All of the records must come back exactly as they were given.

━━ EXCERPTED DATA ━━

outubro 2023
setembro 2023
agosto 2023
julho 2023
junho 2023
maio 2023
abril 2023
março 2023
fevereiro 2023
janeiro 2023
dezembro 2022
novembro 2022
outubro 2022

━━━

#### EXPECTED ANSWER:
outubro 2023
setembro 2023
agosto 2023
julho 2023
junho 2023
maio 2023
abril 2023
março 2023
fevereiro 2023
janeiro 2023
dezembro 2022
novembro 2022
outubro 2022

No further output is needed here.